Stored entries:
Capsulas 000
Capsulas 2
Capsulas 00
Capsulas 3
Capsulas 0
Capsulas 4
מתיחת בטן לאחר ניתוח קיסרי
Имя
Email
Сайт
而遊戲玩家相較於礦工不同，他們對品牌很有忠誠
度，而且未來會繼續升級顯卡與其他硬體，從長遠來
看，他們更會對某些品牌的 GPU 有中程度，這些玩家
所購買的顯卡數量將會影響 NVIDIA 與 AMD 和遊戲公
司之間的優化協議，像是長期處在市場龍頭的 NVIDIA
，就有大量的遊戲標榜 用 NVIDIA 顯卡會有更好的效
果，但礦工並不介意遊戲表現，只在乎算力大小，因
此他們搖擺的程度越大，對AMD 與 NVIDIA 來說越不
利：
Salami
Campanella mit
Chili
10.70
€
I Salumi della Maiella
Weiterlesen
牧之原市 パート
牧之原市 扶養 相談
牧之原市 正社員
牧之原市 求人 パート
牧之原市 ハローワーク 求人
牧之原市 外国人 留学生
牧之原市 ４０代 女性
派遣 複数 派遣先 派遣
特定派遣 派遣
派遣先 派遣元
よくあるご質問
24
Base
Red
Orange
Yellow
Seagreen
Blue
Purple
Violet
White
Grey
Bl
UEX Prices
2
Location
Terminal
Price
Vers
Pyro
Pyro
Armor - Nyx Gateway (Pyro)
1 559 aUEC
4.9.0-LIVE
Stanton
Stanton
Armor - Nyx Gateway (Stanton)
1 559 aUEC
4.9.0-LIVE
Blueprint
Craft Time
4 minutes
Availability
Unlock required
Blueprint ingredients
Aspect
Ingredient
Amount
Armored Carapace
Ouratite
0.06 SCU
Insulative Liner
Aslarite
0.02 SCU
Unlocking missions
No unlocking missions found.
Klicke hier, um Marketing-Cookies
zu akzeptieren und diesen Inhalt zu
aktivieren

→ **Goal of the exercise**
Keeping every word and mark as it is, print the entries above.

→ **Exercise answer**
Capsulas 000
Capsulas 2
Capsulas 00
Capsulas 3
Capsulas 0
Capsulas 4
מתיחת בטן לאחר ניתוח קיסרי
Имя
Email
Сайт
而遊戲玩家相較於礦工不同，他們對品牌很有忠誠
度，而且未來會繼續升級顯卡與其他硬體，從長遠來
看，他們更會對某些品牌的 GPU 有中程度，這些玩家
所購買的顯卡數量將會影響 NVIDIA 與 AMD 和遊戲公
司之間的優化協議，像是長期處在市場龍頭的 NVIDIA
，就有大量的遊戲標榜 用 NVIDIA 顯卡會有更好的效
果，但礦工並不介意遊戲表現，只在乎算力大小，因
此他們搖擺的程度越大，對AMD 與 NVIDIA 來說越不
利：
Salami
Campanella mit
Chili
10.70
€
I Salumi della Maiella
Weiterlesen
牧之原市 パート
牧之原市 扶養 相談
牧之原市 正社員
牧之原市 求人 パート
牧之原市 ハローワーク 求人
牧之原市 外国人 留学生
牧之原市 ４０代 女性
派遣 複数 派遣先 派遣
特定派遣 派遣
派遣先 派遣元
よくあるご質問
24
Base
Red
Orange
Yellow
Seagreen
Blue
Purple
Violet
White
Grey
Bl
UEX Prices
2
Location
Terminal
Price
Vers
Pyro
Pyro
Armor - Nyx Gateway (Pyro)
1 559 aUEC
4.9.0-LIVE
Stanton
Stanton
Armor - Nyx Gateway (Stanton)
1 559 aUEC
4.9.0-LIVE
Blueprint
Craft Time
4 minutes
Availability
Unlock required
Blueprint ingredients
Aspect
Ingredient
Amount
Armored Carapace
Ouratite
0.06 SCU
Insulative Liner
Aslarite
0.02 SCU
Unlocking missions
No unlocking missions found.
Klicke hier, um Marketing-Cookies
zu akzeptieren und diesen Inhalt zu
aktivieren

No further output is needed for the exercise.